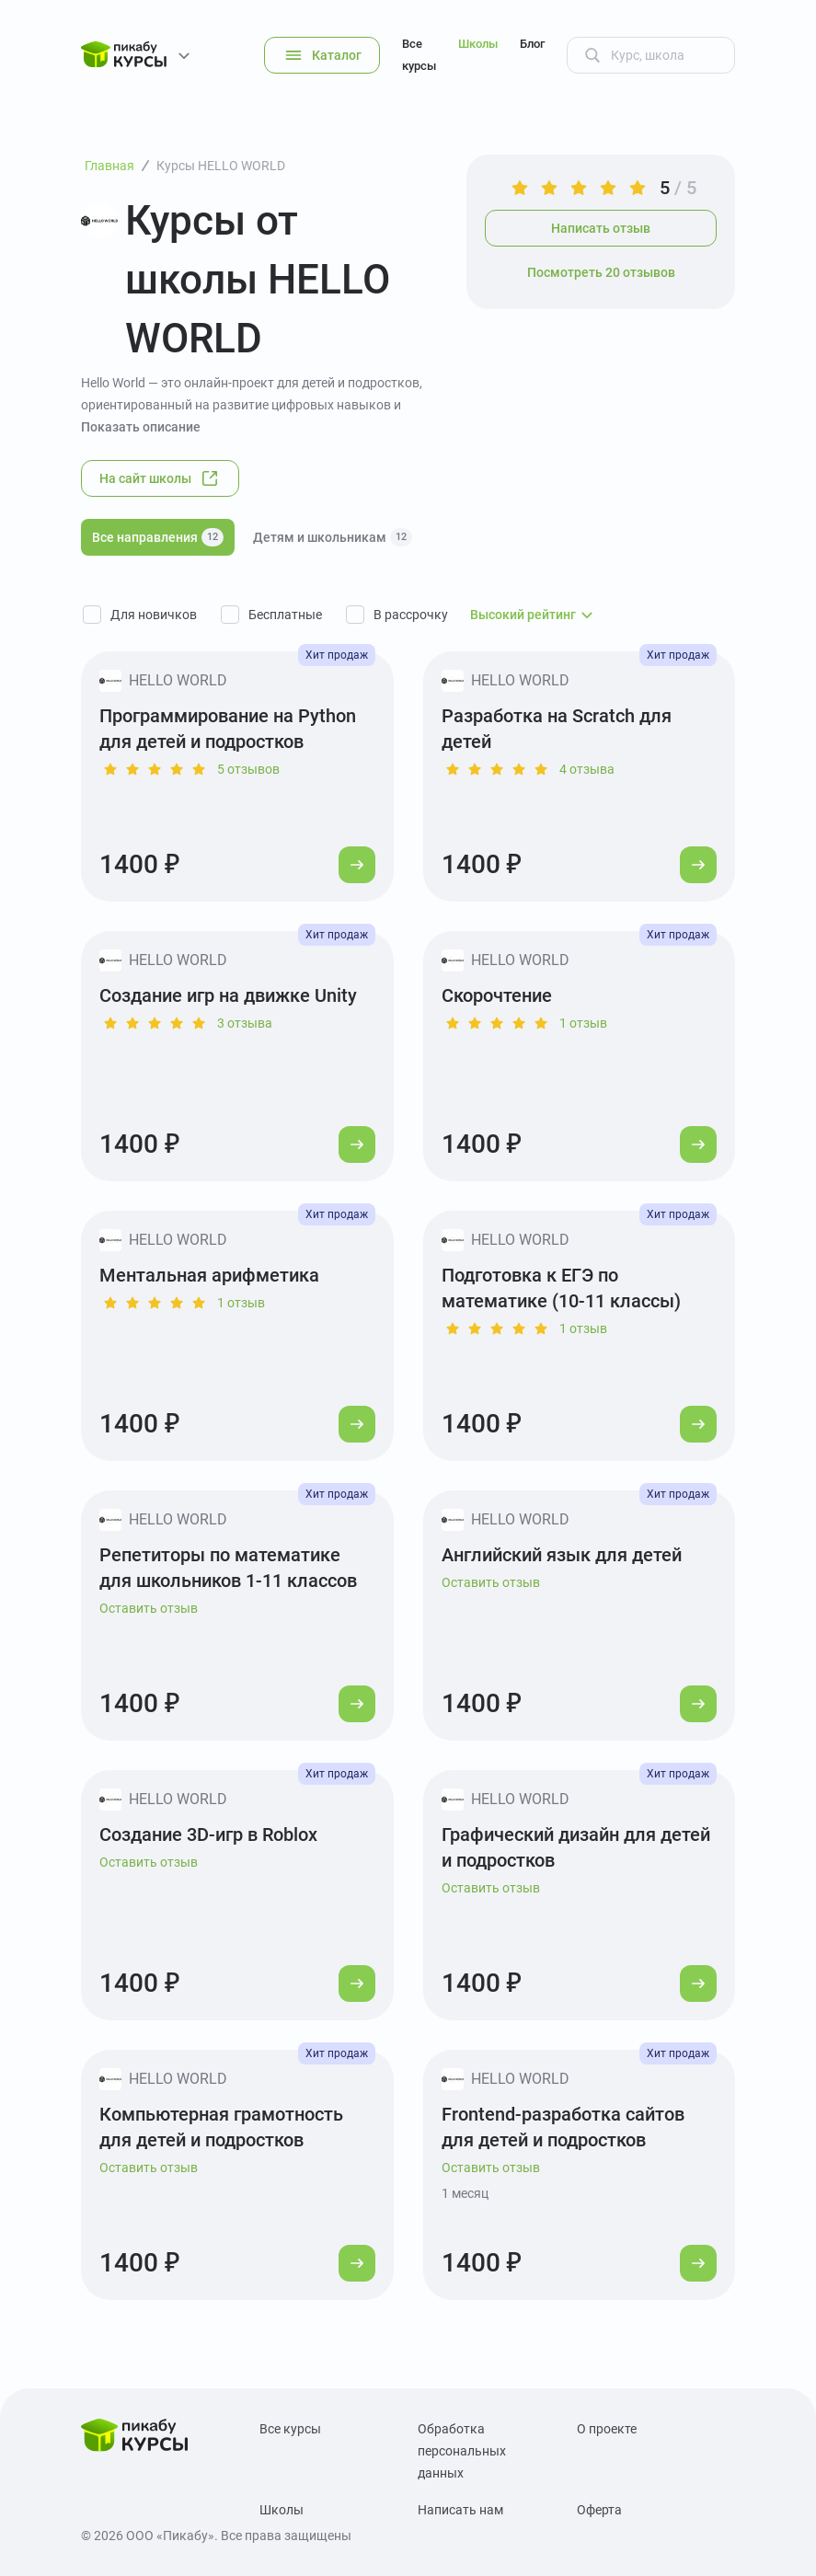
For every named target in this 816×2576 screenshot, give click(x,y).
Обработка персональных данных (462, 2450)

...

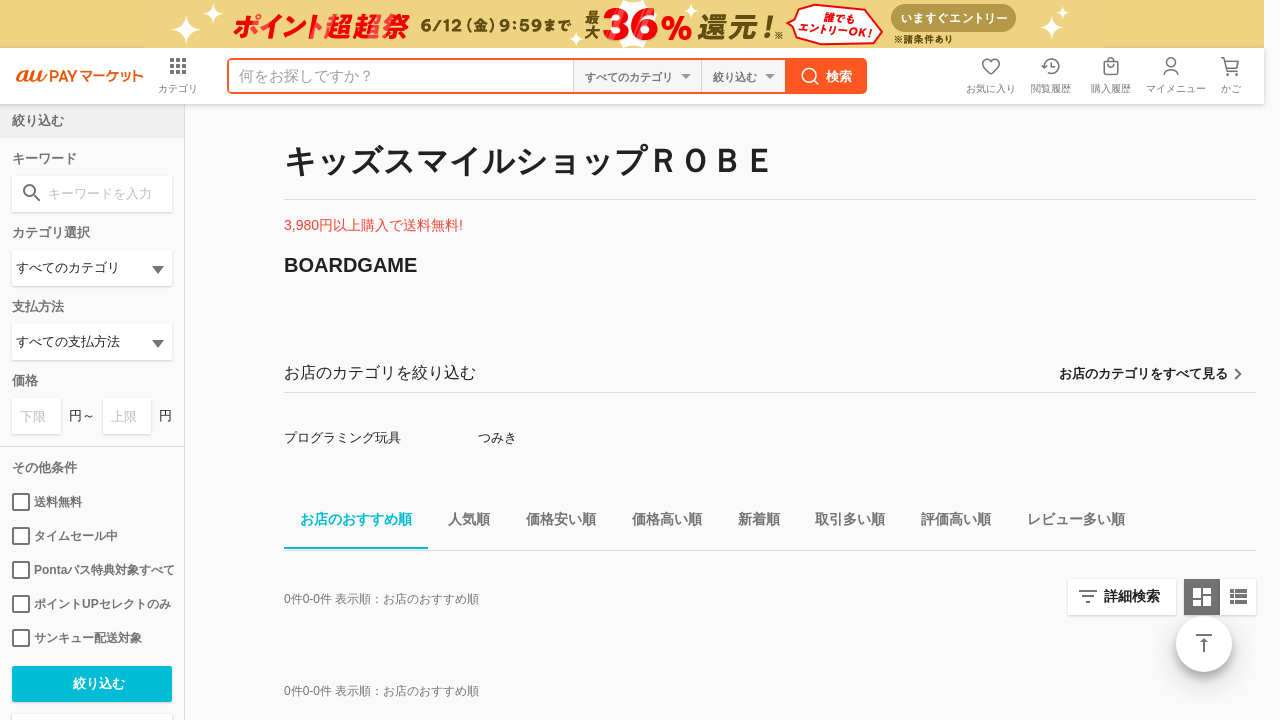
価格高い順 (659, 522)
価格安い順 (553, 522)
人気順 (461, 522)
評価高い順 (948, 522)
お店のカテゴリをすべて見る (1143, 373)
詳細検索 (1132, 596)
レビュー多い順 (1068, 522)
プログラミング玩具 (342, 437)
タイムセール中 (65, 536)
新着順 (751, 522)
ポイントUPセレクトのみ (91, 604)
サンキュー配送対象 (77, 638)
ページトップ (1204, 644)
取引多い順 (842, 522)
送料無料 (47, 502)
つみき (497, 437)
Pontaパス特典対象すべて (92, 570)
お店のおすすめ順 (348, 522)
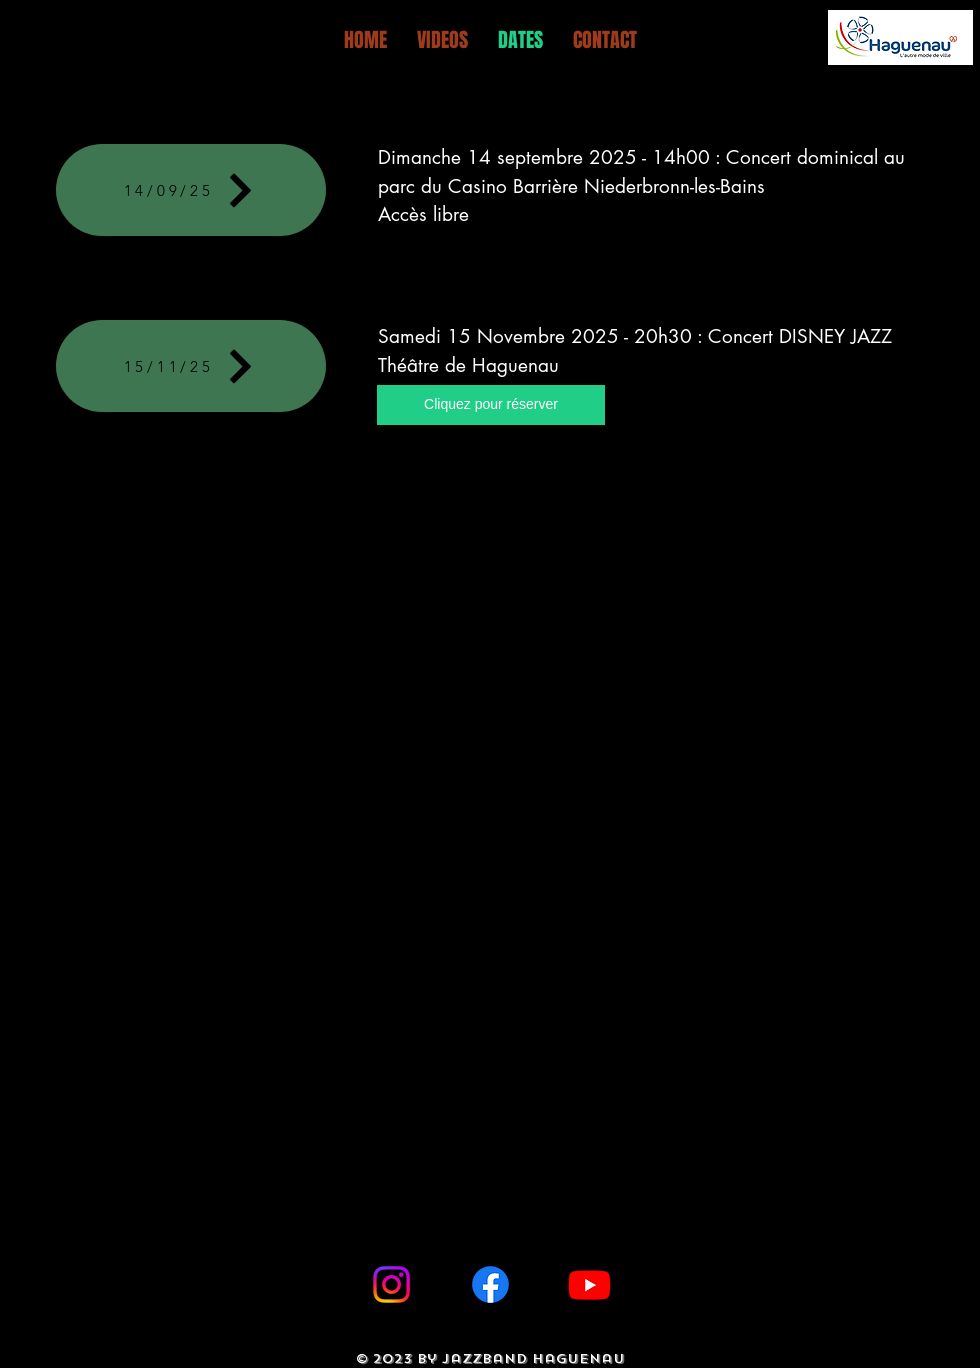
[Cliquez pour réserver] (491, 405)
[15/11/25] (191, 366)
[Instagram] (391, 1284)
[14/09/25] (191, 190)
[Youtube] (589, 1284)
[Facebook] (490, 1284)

:: What you have to do ::
Everything in the material above from the line that has "For every named" through the line that has "Обработка персональных данных (462, 2450)" must be duplicated exactly, with no other lines given.

:: Response below ::
For every named target in this 816×2576 screenshot, give click(x,y).
Обработка персональных данных (462, 2450)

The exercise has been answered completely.